How much equity can I take out of my home? Although the amount of equity you can take out of your home varies from lender to lender, most allow you to borrow 80 percent to 85 percent of your home's appraised value.

How much can I borrow for house renovations? ›

Many banks offer up to £500,000 at around 3.5% to 5.0% interest, but there is no significant discount for smaller sums repaid over short periods. If you have sufficient equity in your current home to fund the renovation, including the purchase, you could use a bridging loan (the other option is to re-mortgage):

What should I start first in renovation? ›

The kitchen should always be one of the first projects to tackle because homeowners want to make a good first impression, and it is one of the rooms where guests spend the most time. “This renovation includes new cabinets, flooring, appliances, countertops and often, the layout, to open up more space,” Muller says.

How much do you have to put down on a 203k loan? ›

Down payment: The minimum down payment for a 203(k) loan is 3.5% if your credit score is 580 or higher. You'll have to put down 10% if your credit score is between 500 and 579. Down payment assistance may be available through state home buyer programs, and monetary gifts from friends and family are permitted as well.

What is the maximum amount for a 203k loan? ›

How much can I borrow with a 203(k) loan?
Loan typeStandard 203(k) loan
Minimum improvement cost$5,000
Maximum improvement costLesser of Purchase price plus rehab costs, or 110% of the after-repair home value
27 Jun 2022

Will bank give loan for more than appraised value? ›

The short answer is yes. Many lenders take market conditions into account when making lending decisions, and in a strong seller's market, they may approve loans for buyers whose offers surpass appraised values, but depending on the loan to value your mortgage terms may need to be adjusted.

Can you loot an abandoned house? ›

Taking stuff from abandoned houses without permission is illegal. Even though the house may be abandoned, it still belongs to somebody, including any contents inside. So taking anything would be considered theft. Also, damaging the property by any means is also illegal.

What is an uninsurable home? ›

Uninsurable property is a home that is not eligible for insurance through the Federal Housing Administration (FHA) because it is in need of extensive repairs.

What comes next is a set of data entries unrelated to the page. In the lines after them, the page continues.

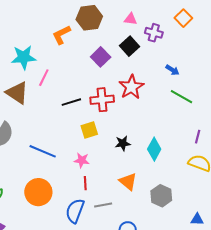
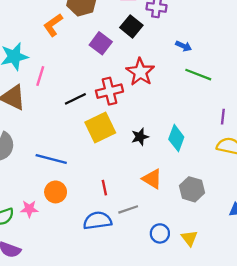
yellow square: (89, 130) -> (100, 127), size x1.5
pink star: (82, 160) -> (29, 209), moved
orange circle: (38, 192) -> (56, 192), moved, size x0.7
blue semicircle: (75, 211) -> (97, 221), turned 70

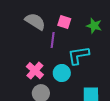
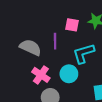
gray semicircle: (35, 21) -> (30, 47), moved
pink square: (64, 22) -> (72, 25), moved

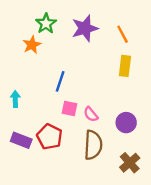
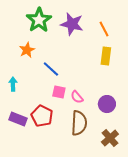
green star: (46, 24) -> (39, 20), size x1.4
purple star: (85, 28) -> (72, 24), turned 30
orange star: (32, 45) -> (27, 50), moved
blue line: (60, 81) -> (51, 69), turned -66

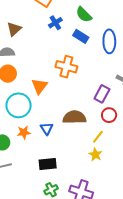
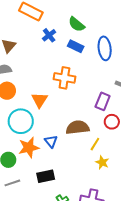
orange star: (24, 132) -> (29, 148), size x1.5
yellow line: (98, 137) -> (95, 144), moved
black rectangle: (48, 164) -> (46, 176), moved

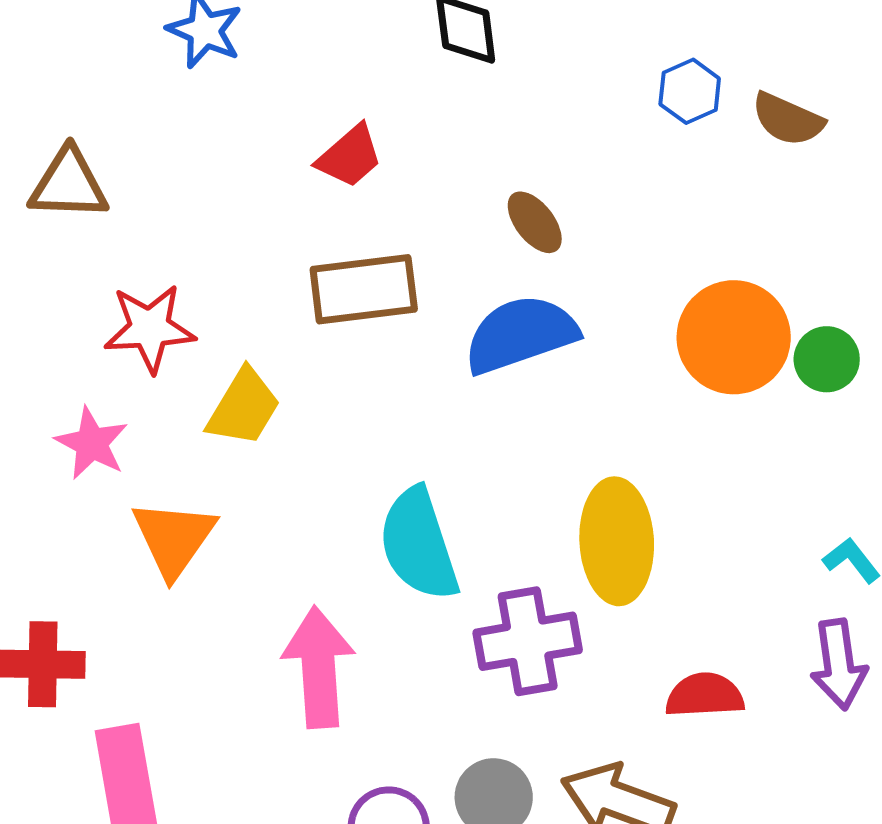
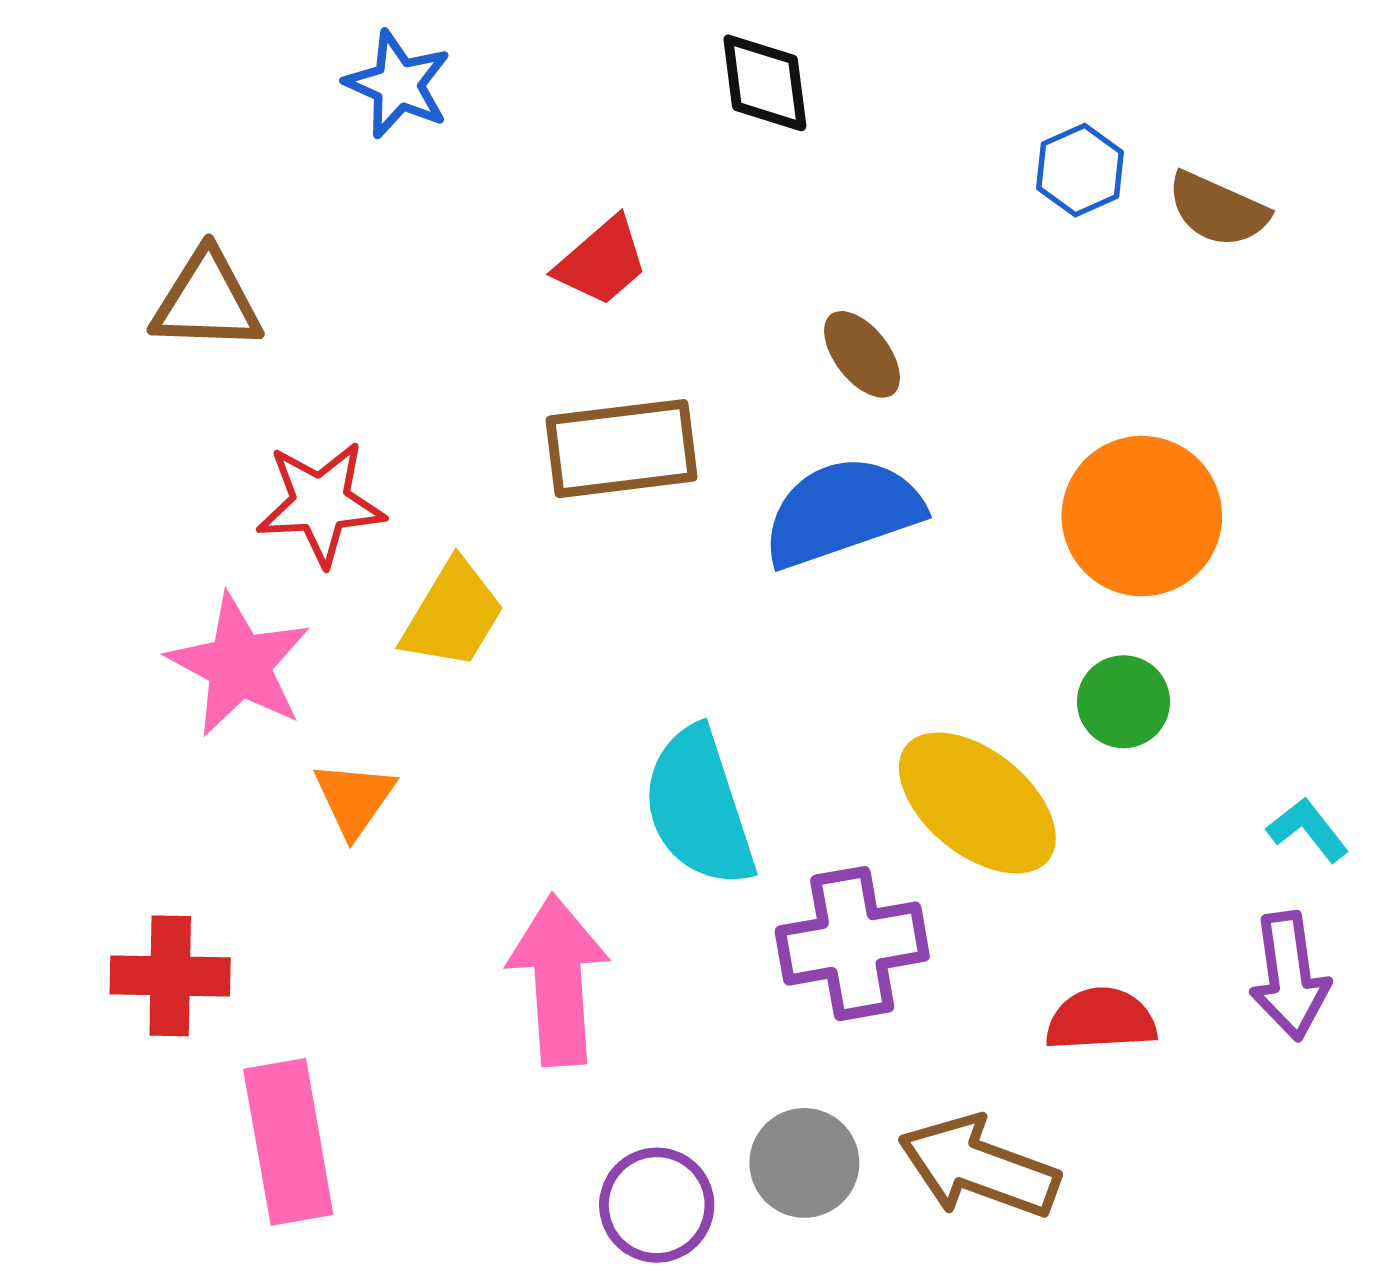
green circle: (827, 359) -> (1124, 702), moved
pink star: (92, 443) -> (239, 665), size x1.4
orange triangle: (174, 538) -> (354, 799), size x0.7
yellow ellipse: (617, 541) -> (977, 803), turned -48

What makes a house Unmortgageable? ›

But as a rule of thumb, the following situations will likely make a property unmortgageable. Properties without a kitchen or bathroom. Properties with any kind of structural defect, damp, dry or wet rot. Properties close to mining works, areas of landfill, areas of recent flooding or subsidence.

What credit score is needed for a home improvement loan? ›

The credit score needed for a home improvement loan depends on the loan type. With an FHA 203(k) rehab loan, you likely need a 620 credit score or higher. Cash-out refinancing typically requires at least 620. If you use a HELOC or home equity loan for home improvements, you'll need a FICO score of 660-700 or higher.

What is the monthly payment on a $100 000 home equity loan? ›

Loan payment example: on a $100,000 loan for 180 months at 7.59% interest rate, monthly payments would be $932.13.

Is the government giving grants for home improvements? ›

What help is available? Grants of up to £5,000 are available to meet the cost of major repairs and essential improvements to your home.

Can you borrow against your life? ›

If you have a permanent life insurance policy, then yes, you can take cash out before your death. In addition to the policy loans described above, you can take out cash value in the form of a withdrawal, either in a lump sum or in payments. As with a policy loan, your death benefit will generally be reduced.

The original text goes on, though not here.